Cette compréhension participe à la définition de la relation entre l’Homme et son environnement. Au-delà de la considération philosophique, cela revêt une importance politique car cette modification de paradigme se traduit par des actes, qui ne sont pas obligatoirement conscients.

Puis, à partir du succès et l’Oscar de La marche de l’empereur, j’ai constaté qu’il y avait énormément de demande de la part de scientifiques de toutes disciplines pour participer à des projets de médiation. J’ai donc réfléchi à la manière dont je pouvais transformer cette énergie positive en énergie agissante, en offrant mes services à la science. Cette démarche est à l’origine de la création de Wild-Touch dont l’objectif est de mettre l’image, le cinéma et le savoir-faire de médiation au service de la grande cause qu’est la réconciliation de l’Homme et de la planète sur laquelle il vit. Cela se décline lors de projets comme « Forêt », « The flow of life », « La glace et le ciel » et « Antarctica »…

Vos films sont d’une grande qualité esthétique, mais ils ont également comme colonne vertébrale une description de l’environnement rigoureuse. Comment articulez-vous ces deux approches ?

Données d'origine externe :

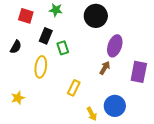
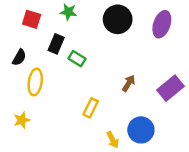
purple ellipse: (115, 46) -> (162, 24), moved
green rectangle: (63, 48) -> (77, 59), turned -40
yellow ellipse: (41, 67) -> (35, 82), moved
purple rectangle: (139, 72) -> (170, 88), turned 40

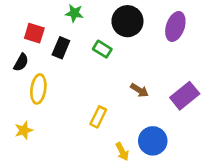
red square: (32, 19) -> (34, 33), moved
green rectangle: (77, 59) -> (102, 49), moved
brown arrow: (129, 83) -> (139, 90), turned 91

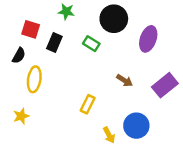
purple ellipse: (175, 26) -> (148, 39), moved

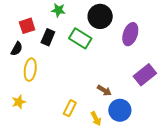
red square: (31, 29) -> (27, 26), turned -35
green rectangle: (91, 44) -> (80, 38), size x1.5
brown arrow: (124, 80) -> (104, 90), moved
yellow rectangle: (88, 104) -> (70, 108), moved

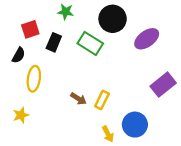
purple ellipse: (130, 34) -> (147, 39), turned 35
brown arrow: (104, 90) -> (78, 99), moved
yellow rectangle: (70, 108) -> (102, 100), moved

La science est la base de mes films, c’est ma matière première. J’y trouve des histoires, des angles, des points de vue parfois. Avec elle, je décuple le potentiel d’émerveillement. En produisant des images de très haute qualité, nous touchons une corde sensible du spectateur, mais c’est à chaque fois pour servir la science. La combinaison des deux approches scientifique et sensible permet de démultiplier l’émerveillement que chacune de ces approches génèrent ! Les publics sont alors touchés profondément dans leur rapport au monde. L’émotion qu’ils ressentent les invite à changer le regard qu’ils portent sur leur environnement, qu’il soit immédiat ou lointain. Plus je décris le réel, plus il paraît fantastique.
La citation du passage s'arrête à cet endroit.